Stephen Allen offers an engaging take on the importance of boxing in twentieth-century Mexico. As boxing became a commercialized international spectacle, Mexican boxers established a presence among the sport’s global elite while becoming an intrinsic part of their nation’s popular culture. [End Page 395]

As Allen argues, boxing promoted a masculine vision of national identity, which in turn served the cultural agenda of the ruling Institutional Revolutionary Party (PRI). While state efforts at cultural politics were typically expressed through public education and endless propaganda, popular diversions contributed something as well. Thus, boxing conveyed the image of the ideal male citizen: healthy, disciplined, moral, sober, patriotic, and imbued with both “hard” masculine traits (for example, a virile and violent warrior ethos) and “soft” ones, such as humor, charisma, intellect, cleverness, and style. By appealing to people across social divides, boxing reinforced collective notions of what it meant to be Mexican. In his introduction, Allen addresses how citizens took something with origins in the Anglo world and adapted it to the national interest. Although not native to the country, boxing (or at least watching it on TV) effectively became an authentic national pastime.

The greatest strength of this book is the set of five biographical sketches of prominent boxers. The first featured was Rodolfo Casanova, the paragon of the 1930s “Golden Age.” Possessing innate talent and plenty of charisma, Casanova elevated his country’s stature in the world of boxing, but ultimately he fell into poverty and alcoholism. Nevertheless, he remained a folk hero for the masses. Next was Raúl “Ratón” Macías, who shined in the 1950s because of both his boxing skill and his rags-to-riches story. Escaping the mean streets of Tepito, he became a symbol of the pious, healthy, and refined modern man, an antidote to the excesses of Casanova.

The final three had their heyday in the “second Golden Age” during the 1970s, when the nation’s boxers became fixtures in the big-money world of televised international boxing. Vicente Saldívar, the “all-powerful mathematician,” shared the virtue of self-care with Macías, but he failed to connect on an emotional level with the Mexican public, who saw him as self-centered and aloof. Rubén Olivares symbolized the “emotional revolution” of the 1970s, in which men became increasingly encouraged to express feelings, sexual desire, and intellectualism. Olivares displayed hyper-masculine swagger (and, yet again, a love of drink), while some of his contemporaries were more cerebral. Finally, José “Mantequilla” Nápoles, an immigrant of Afro-Cuban descent, endeared himself to Mexican audiences, as much for his frequent displays of affection for his adoptive home (he once proclaimed himself “more Mexican than the nopales”) as for his boxing skill.

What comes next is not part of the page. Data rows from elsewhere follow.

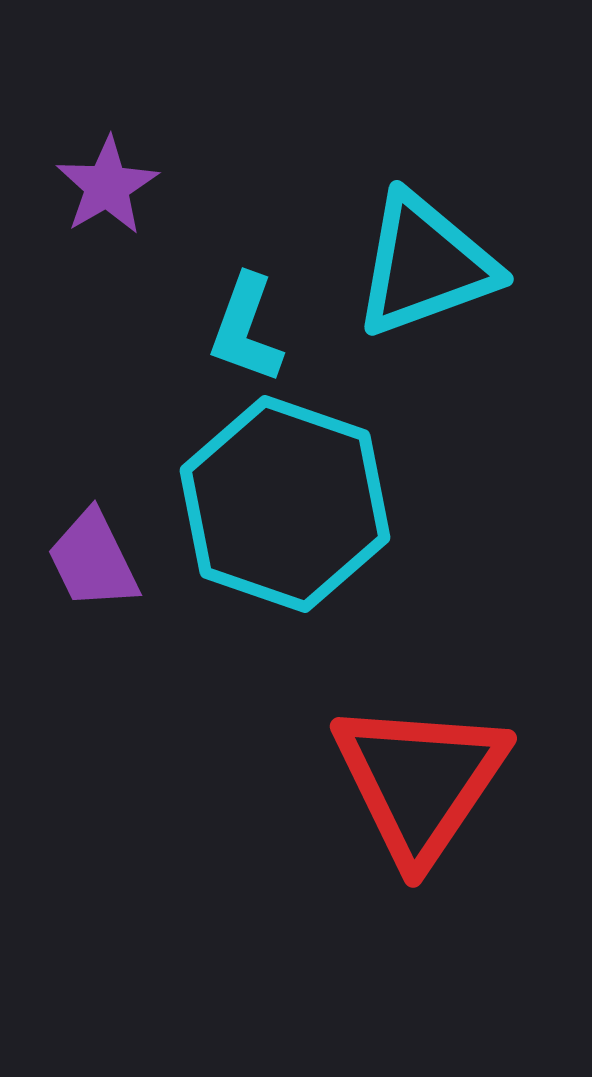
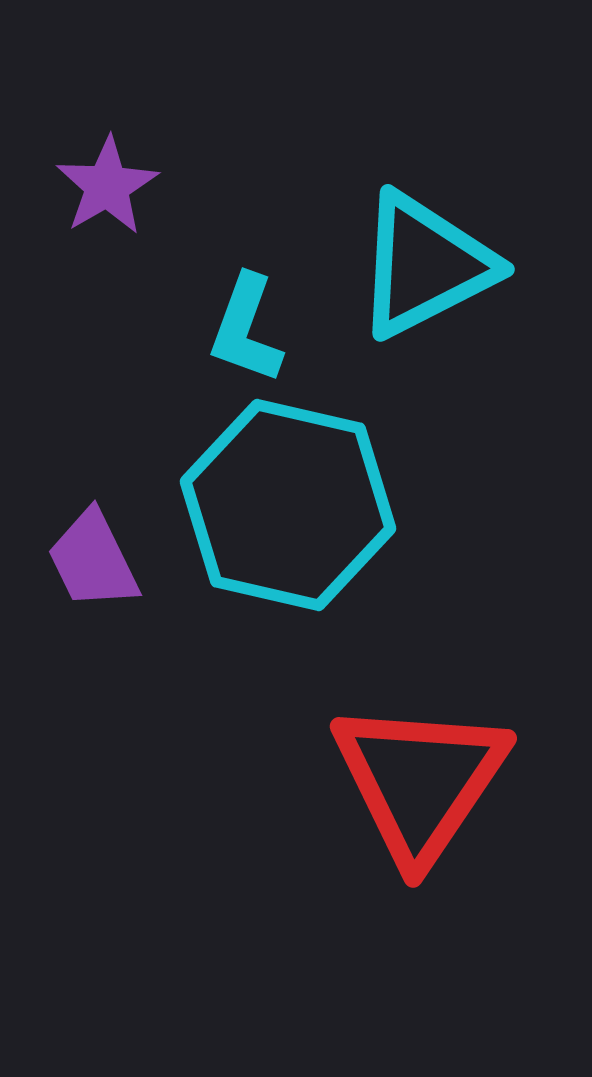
cyan triangle: rotated 7 degrees counterclockwise
cyan hexagon: moved 3 px right, 1 px down; rotated 6 degrees counterclockwise
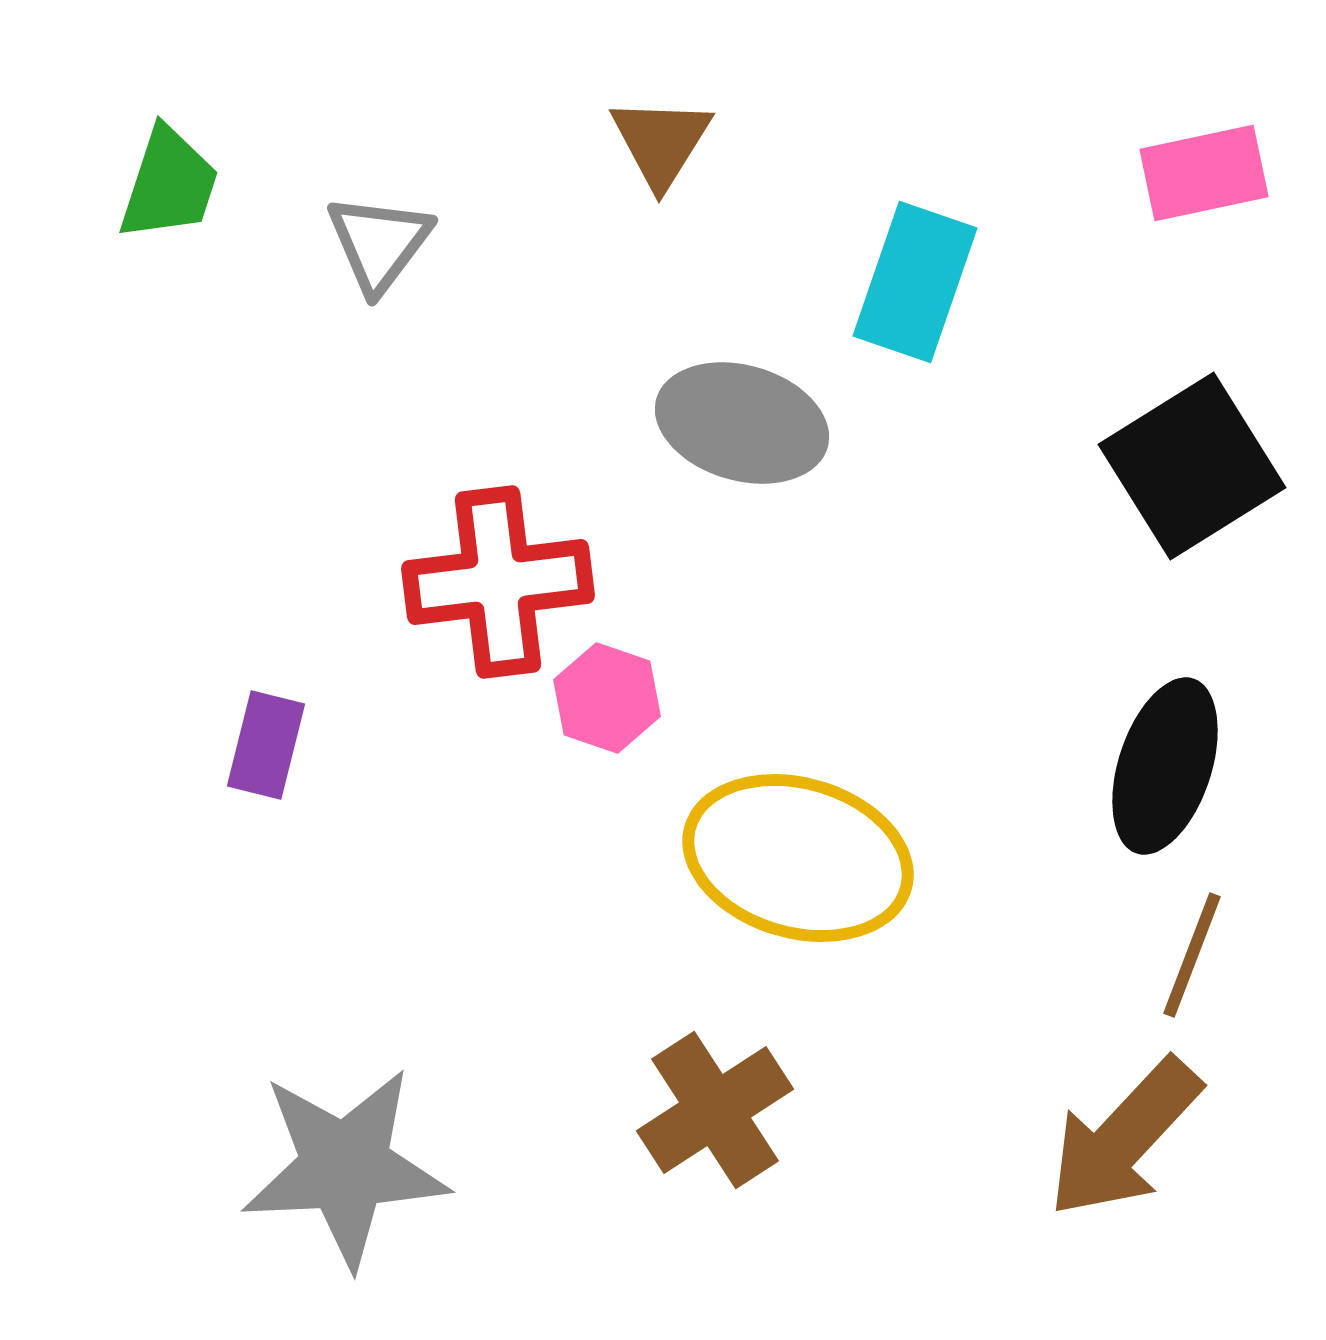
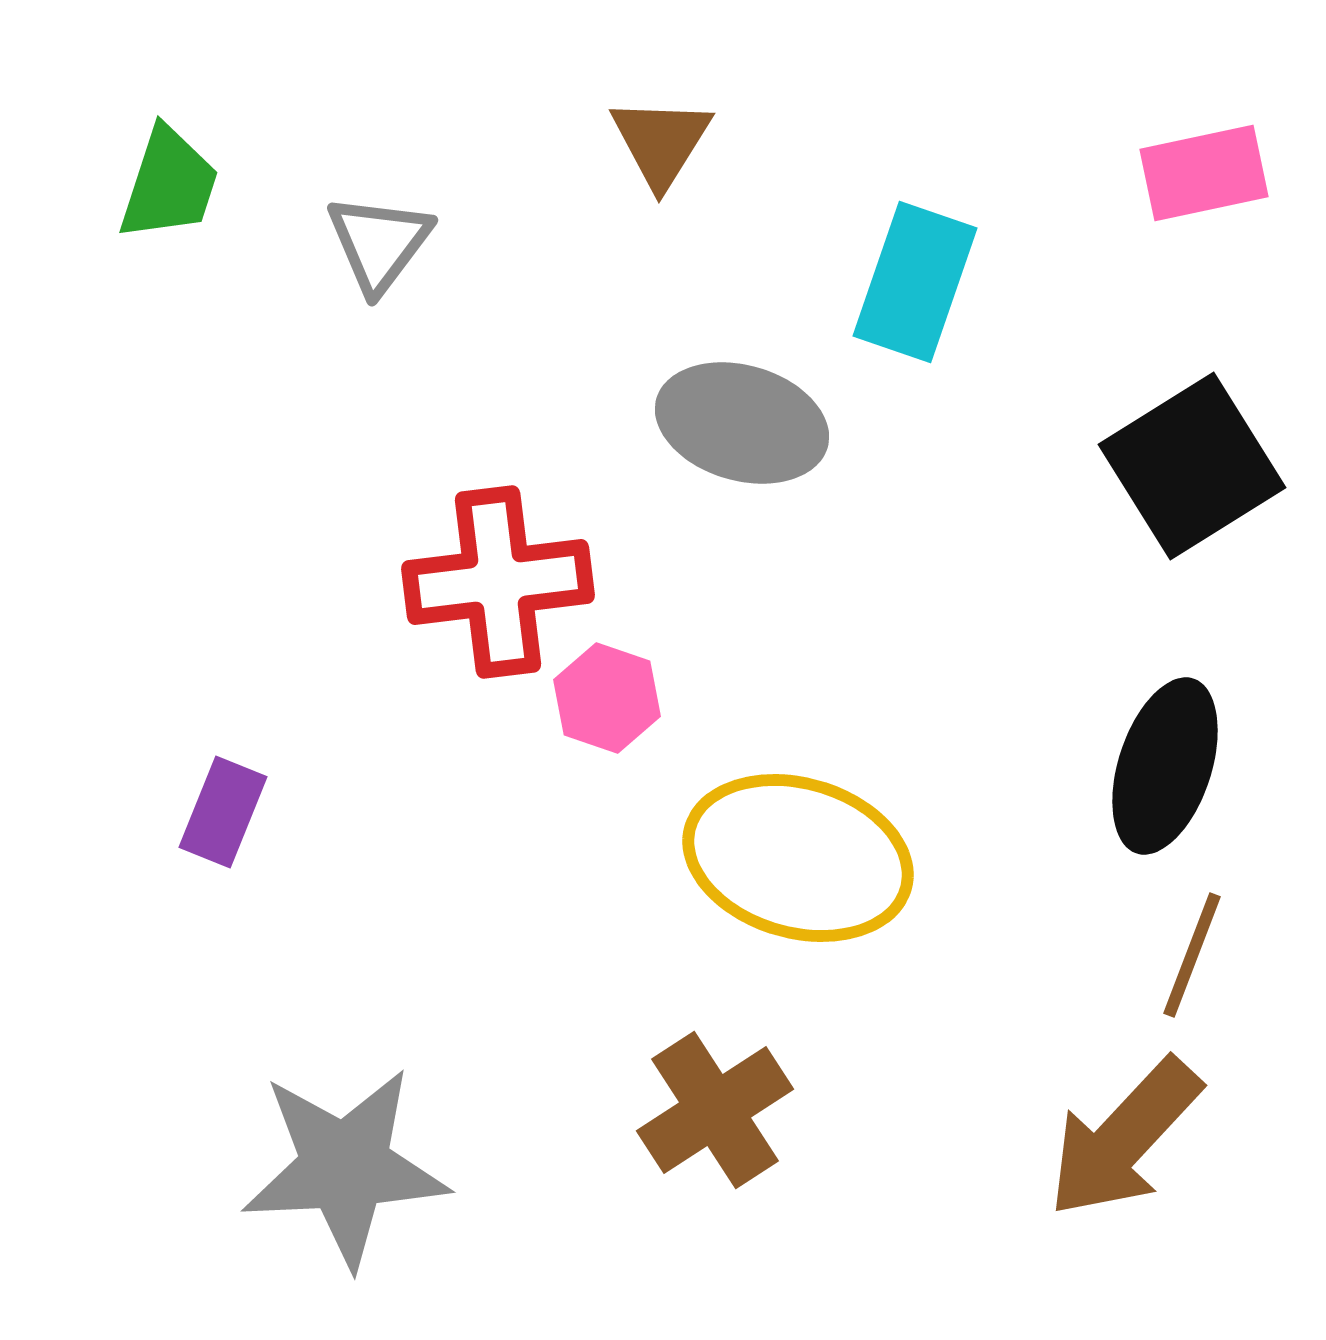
purple rectangle: moved 43 px left, 67 px down; rotated 8 degrees clockwise
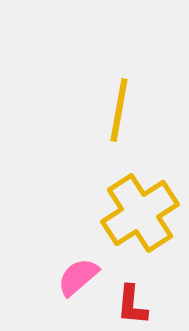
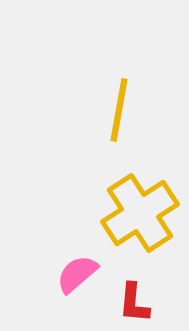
pink semicircle: moved 1 px left, 3 px up
red L-shape: moved 2 px right, 2 px up
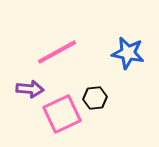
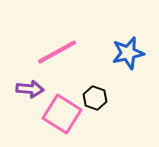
blue star: rotated 24 degrees counterclockwise
black hexagon: rotated 25 degrees clockwise
pink square: rotated 33 degrees counterclockwise
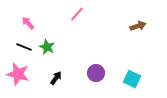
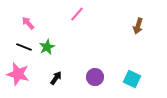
brown arrow: rotated 126 degrees clockwise
green star: rotated 21 degrees clockwise
purple circle: moved 1 px left, 4 px down
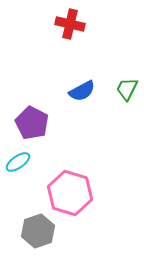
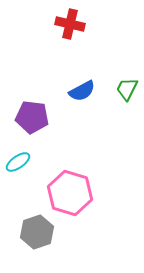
purple pentagon: moved 6 px up; rotated 20 degrees counterclockwise
gray hexagon: moved 1 px left, 1 px down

Still, he, like Casanova and Olivares, fell into the trap of hedonism, defeated in the end not by a superior boxer, but by the bottle.

This is an enjoyable book to read and a sound piece of scholarship. Allen nonetheless occasionally overplays his hand. For example, in the conclusion to Chapter 4, he asserts that the lack of popular enthusiasm for Vicente Saldívar signified the absence of popular belief in PRI-era modernization (133). That is a gross overreach: Saldívar failed to connect with the public because he had a reclusive lifestyle and a cold personality. Even though the writing is refreshingly straightforward, the most consistent problem in the book is that it is littered with typos and the occasional mixed [End Page 396] metaphor. We find Casanova “embarking on a meteoric rise” on page 47, and see Tepito as a “cesspool standing in opposition to national progress” on page 74, to cite two examples. Despite these problems, this book is a welcome addition to the historiography of Mexican popular culture and politics. Its accessibility and brevity would make it a useful addition to an undergraduate course, should the University of New Mexico...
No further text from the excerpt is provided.